EXERCISE MATERIALS:
——
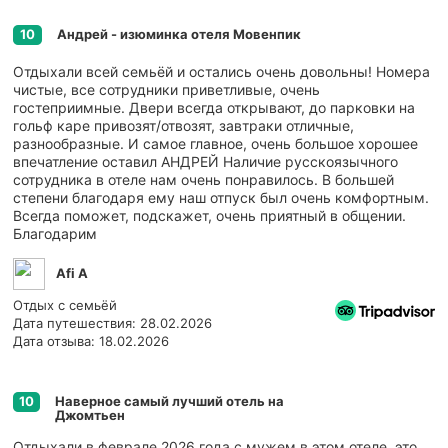
Андрей - изюминка отеля Мовенпик
10
Отдыхали всей семьёй и остались очень довольны! Номера
чистые, все сотрудники приветливые, очень
гостеприимные. Двери всегда открывают, до парковки на
гольф каре привозят/отвозят, завтраки отличные,
разнообразные. И самое главное, очень большое хорошее
впечатление оставил АНДРЕЙ Наличие русскоязычного
сотрудника в отеле нам очень понравилось. В большей
степени благодаря ему наш отпуск был очень комфортным.
Всегда поможет, подскажет, очень приятный в общении.
Благодарим
Afi A
Отдых с семьёй
Дата путешествия: 28.02.2026
Дата отзыва: 18.02.2026
Наверное самый лучший отель на
10
Джомтьен
Отдыхали в феврале 2026 года с мужем в этом отеле, это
——
WHAT THE TASK REQUIRES: What comes back should match the records exactly, minus any pictures.

PROBLEM SOLUTION:
Андрей - изюминка отеля Мовенпик
10
Отдыхали всей семьёй и остались очень довольны! Номера
чистые, все сотрудники приветливые, очень
гостеприимные. Двери всегда открывают, до парковки на
гольф каре привозят/отвозят, завтраки отличные,
разнообразные. И самое главное, очень большое хорошее
впечатление оставил АНДРЕЙ Наличие русскоязычного
сотрудника в отеле нам очень понравилось. В большей
степени благодаря ему наш отпуск был очень комфортным.
Всегда поможет, подскажет, очень приятный в общении.
Благодарим
Afi A
Отдых с семьёй
Дата путешествия: 28.02.2026
Дата отзыва: 18.02.2026
Наверное самый лучший отель на
10
Джомтьен
Отдыхали в феврале 2026 года с мужем в этом отеле, это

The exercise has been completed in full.